START Material provided

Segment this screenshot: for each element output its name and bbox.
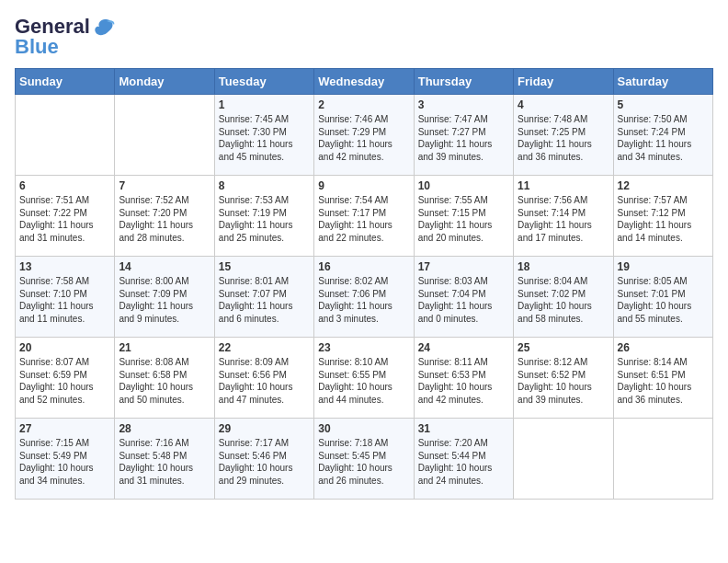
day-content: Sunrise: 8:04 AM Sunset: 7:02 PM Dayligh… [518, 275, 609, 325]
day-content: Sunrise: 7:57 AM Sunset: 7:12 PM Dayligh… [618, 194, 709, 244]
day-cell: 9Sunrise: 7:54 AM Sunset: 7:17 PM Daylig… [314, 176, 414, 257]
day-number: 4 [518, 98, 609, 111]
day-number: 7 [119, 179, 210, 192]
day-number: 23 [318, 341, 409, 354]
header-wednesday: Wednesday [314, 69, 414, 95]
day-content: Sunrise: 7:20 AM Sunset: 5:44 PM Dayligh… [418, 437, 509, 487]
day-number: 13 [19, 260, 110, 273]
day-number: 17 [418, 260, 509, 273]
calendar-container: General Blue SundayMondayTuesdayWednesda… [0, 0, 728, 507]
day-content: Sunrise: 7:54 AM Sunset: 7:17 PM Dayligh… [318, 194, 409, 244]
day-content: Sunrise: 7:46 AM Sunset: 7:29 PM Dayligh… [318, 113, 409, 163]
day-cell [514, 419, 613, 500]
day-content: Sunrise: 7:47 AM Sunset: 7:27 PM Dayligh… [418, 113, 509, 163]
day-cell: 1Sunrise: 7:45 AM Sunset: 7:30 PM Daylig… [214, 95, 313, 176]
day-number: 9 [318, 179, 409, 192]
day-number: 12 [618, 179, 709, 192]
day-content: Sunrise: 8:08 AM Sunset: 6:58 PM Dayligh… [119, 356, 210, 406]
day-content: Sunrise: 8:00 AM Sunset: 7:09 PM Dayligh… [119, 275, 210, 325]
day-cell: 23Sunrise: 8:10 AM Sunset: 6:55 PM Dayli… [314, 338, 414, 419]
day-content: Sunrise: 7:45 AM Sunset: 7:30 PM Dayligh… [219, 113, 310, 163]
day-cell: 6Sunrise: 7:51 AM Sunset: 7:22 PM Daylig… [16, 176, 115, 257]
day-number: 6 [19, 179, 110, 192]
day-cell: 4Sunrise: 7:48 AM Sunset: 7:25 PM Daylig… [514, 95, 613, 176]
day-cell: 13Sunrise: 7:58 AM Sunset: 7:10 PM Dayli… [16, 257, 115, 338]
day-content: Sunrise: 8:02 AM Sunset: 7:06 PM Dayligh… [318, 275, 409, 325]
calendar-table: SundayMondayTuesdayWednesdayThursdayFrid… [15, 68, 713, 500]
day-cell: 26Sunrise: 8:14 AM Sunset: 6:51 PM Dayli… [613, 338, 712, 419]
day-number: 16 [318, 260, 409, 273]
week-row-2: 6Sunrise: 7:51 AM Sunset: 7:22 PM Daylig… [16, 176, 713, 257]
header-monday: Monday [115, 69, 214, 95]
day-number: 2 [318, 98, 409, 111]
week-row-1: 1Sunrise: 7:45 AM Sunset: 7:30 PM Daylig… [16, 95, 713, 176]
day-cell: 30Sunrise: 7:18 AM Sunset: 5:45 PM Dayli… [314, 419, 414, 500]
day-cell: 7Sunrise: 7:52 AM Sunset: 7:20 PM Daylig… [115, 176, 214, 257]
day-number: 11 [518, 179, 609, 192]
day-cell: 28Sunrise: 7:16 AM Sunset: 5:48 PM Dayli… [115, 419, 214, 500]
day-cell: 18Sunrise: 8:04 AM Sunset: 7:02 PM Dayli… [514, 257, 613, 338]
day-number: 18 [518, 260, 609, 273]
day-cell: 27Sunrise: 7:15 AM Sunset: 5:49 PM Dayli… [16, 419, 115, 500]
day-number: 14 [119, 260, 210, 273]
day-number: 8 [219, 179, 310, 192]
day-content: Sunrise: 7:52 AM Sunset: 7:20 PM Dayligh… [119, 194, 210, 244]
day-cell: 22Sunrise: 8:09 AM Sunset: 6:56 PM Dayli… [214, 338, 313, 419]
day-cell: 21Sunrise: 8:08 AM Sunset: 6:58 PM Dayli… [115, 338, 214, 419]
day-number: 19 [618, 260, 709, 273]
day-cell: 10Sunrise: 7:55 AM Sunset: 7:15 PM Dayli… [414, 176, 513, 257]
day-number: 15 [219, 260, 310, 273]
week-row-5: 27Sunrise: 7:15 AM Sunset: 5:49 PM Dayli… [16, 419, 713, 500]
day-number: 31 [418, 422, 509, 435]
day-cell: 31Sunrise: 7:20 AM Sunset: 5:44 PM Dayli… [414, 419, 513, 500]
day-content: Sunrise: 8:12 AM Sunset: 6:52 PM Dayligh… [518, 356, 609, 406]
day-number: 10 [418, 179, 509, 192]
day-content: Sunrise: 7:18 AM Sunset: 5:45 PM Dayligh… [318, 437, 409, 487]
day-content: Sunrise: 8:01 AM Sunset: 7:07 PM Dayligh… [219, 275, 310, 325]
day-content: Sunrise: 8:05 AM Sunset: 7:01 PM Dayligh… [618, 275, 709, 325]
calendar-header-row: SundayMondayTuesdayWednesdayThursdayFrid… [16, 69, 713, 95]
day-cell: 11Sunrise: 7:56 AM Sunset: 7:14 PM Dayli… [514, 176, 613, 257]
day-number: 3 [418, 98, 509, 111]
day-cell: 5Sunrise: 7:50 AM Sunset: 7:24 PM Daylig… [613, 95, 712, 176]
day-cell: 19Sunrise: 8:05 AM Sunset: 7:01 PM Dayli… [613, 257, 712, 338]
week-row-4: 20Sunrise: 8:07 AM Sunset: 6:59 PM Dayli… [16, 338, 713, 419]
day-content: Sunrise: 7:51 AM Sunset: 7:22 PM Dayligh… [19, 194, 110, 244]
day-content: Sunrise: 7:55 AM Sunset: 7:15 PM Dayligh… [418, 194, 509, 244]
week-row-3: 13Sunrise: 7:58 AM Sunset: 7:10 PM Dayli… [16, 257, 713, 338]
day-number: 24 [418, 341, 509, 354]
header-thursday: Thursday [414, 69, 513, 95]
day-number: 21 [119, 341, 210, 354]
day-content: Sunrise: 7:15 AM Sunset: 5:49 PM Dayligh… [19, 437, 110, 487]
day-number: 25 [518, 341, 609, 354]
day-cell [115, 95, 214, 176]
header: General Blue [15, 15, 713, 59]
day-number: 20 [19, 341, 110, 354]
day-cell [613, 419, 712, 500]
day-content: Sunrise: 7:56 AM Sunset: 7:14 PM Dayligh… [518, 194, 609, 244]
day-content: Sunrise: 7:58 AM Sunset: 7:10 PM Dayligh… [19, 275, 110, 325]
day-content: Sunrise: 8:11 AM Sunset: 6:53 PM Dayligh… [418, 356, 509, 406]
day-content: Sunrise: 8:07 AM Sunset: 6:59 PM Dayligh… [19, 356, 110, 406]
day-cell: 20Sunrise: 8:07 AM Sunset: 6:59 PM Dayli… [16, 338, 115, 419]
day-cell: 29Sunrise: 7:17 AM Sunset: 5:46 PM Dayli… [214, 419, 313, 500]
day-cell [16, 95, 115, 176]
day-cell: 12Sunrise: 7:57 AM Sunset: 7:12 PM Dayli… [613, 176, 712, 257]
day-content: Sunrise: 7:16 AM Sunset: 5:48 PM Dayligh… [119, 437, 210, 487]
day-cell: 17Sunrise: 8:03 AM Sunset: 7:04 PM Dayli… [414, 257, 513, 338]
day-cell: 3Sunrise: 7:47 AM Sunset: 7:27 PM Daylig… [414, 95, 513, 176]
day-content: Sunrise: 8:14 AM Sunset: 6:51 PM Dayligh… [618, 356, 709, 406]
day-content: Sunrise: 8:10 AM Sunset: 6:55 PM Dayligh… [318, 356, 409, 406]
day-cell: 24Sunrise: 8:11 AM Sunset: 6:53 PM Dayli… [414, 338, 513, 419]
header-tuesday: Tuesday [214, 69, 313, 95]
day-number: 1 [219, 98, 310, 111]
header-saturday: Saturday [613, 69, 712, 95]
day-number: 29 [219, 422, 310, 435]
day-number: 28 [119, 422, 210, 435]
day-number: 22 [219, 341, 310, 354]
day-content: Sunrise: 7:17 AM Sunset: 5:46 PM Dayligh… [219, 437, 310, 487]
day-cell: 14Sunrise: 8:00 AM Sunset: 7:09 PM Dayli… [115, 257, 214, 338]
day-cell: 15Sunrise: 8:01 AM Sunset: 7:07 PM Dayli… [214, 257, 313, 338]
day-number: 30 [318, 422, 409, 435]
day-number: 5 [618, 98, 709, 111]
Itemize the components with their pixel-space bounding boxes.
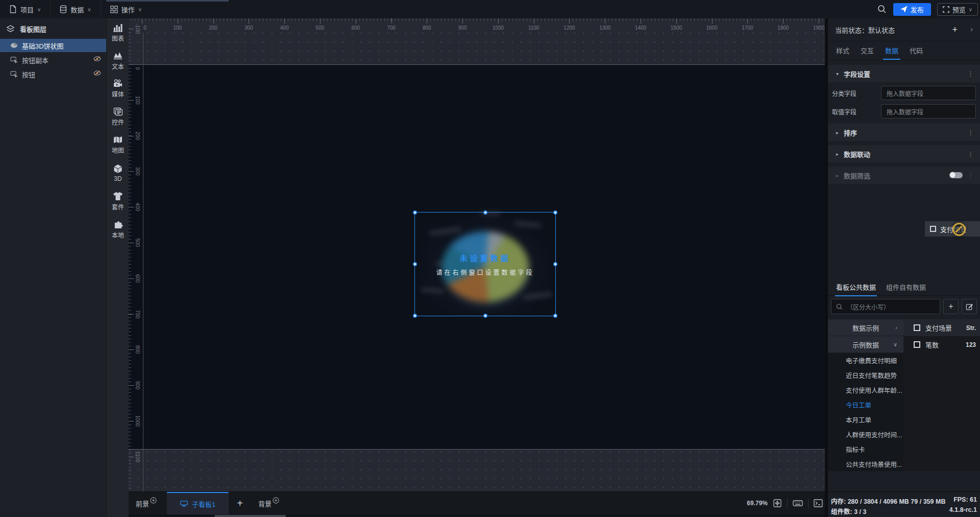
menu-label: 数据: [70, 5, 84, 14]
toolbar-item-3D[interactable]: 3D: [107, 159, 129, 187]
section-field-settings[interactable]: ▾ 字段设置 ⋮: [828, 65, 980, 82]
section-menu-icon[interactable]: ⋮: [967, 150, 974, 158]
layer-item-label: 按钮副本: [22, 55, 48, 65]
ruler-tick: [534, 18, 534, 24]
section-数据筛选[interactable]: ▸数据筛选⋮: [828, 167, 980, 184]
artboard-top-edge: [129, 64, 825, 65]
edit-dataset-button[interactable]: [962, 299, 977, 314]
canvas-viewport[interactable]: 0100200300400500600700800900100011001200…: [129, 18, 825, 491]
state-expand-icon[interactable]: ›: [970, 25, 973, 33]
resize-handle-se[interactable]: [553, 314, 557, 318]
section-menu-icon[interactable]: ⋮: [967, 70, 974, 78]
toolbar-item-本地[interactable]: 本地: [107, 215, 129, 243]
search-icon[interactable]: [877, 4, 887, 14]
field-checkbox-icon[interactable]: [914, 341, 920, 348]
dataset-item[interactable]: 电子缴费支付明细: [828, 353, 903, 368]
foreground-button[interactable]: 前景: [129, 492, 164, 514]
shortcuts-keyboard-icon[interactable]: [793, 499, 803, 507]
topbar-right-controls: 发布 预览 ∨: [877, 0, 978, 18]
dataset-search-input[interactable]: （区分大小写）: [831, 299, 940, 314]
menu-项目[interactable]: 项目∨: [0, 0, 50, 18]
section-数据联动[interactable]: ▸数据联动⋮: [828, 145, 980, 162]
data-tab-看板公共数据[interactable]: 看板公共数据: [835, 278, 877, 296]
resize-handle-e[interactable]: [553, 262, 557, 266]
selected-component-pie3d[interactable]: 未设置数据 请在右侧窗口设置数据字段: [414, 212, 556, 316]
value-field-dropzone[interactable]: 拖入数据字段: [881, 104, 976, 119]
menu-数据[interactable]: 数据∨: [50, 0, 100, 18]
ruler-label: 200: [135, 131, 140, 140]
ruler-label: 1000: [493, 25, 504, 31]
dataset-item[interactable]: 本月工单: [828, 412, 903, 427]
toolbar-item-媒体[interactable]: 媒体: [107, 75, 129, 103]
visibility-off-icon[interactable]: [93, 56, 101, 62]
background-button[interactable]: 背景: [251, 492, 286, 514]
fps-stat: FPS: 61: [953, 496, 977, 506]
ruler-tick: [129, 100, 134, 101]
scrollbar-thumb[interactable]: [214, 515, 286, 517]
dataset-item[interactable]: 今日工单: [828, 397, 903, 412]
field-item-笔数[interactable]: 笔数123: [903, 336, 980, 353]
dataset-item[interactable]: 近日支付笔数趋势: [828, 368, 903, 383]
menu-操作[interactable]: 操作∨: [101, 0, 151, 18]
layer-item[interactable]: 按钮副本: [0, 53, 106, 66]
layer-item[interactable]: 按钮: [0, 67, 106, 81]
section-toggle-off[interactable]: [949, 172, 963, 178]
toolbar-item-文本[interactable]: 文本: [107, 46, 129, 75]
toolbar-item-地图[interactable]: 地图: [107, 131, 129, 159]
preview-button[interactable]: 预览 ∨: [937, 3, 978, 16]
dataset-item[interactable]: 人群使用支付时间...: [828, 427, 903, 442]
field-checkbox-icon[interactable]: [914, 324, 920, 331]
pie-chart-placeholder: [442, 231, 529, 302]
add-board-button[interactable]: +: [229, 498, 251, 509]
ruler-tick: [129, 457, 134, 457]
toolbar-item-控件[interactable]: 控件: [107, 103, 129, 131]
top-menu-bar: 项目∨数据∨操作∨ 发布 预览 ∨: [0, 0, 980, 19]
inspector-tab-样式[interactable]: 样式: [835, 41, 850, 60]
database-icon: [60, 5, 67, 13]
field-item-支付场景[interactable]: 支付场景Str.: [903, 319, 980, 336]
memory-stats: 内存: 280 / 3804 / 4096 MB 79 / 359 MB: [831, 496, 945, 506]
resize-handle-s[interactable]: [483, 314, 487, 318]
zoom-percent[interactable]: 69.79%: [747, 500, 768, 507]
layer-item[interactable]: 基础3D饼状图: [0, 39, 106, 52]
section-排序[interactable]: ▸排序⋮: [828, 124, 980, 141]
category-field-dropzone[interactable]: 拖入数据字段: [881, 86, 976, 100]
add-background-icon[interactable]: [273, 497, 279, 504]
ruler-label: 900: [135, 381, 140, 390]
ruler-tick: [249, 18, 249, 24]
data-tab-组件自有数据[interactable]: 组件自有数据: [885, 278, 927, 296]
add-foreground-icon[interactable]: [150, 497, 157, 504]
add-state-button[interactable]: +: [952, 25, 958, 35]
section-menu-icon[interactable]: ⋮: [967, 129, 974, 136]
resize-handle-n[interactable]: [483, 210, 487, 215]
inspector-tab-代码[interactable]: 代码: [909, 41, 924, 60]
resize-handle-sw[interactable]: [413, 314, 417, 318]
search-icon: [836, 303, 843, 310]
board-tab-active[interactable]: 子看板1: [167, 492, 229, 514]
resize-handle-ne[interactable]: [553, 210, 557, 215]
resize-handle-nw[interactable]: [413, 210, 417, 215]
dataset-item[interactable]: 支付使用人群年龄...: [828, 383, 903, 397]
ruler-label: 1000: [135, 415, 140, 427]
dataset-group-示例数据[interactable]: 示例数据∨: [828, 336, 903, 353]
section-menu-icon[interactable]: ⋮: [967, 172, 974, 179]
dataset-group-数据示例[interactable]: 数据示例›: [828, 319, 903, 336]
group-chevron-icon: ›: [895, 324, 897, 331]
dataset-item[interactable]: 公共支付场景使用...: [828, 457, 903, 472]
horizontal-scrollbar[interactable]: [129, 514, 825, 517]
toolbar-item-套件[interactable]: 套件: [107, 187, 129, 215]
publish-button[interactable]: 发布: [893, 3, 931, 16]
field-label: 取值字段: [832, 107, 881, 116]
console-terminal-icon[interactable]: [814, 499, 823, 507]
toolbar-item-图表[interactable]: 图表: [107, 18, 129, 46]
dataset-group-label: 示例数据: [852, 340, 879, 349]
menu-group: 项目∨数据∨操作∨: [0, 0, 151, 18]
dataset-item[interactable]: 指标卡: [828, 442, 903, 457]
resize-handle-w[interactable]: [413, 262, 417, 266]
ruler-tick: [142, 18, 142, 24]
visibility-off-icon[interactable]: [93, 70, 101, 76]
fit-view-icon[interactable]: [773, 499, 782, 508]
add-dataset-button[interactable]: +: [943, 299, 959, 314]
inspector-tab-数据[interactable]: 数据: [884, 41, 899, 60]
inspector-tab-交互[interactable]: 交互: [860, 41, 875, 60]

END Material provided

*Exercise*.
Go through the entries and return each line where the word "search" appears.

*Worked solution*.
search-icon[interactable]: [877, 4, 887, 14]
dataset-search-input[interactable]: （区分大小写）: [831, 299, 940, 314]
search-icon: [836, 303, 843, 310]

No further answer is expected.